● Directions for this task
If a record holds a picture, please leave the picture out and copy the rest of the record exactly.

Records shown: Begin

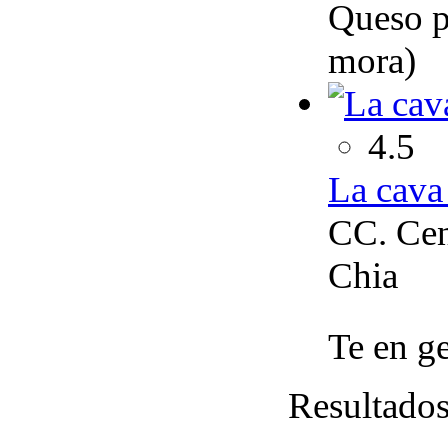
Queso pa
mora)
4.5
La cava 
CC. Cen
Chia
Te en ge
Resultado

Records shown: End

● Written response
Queso pa
mora)
4.5
La cava 
CC. Cen
Chia
Te en ge
Resultado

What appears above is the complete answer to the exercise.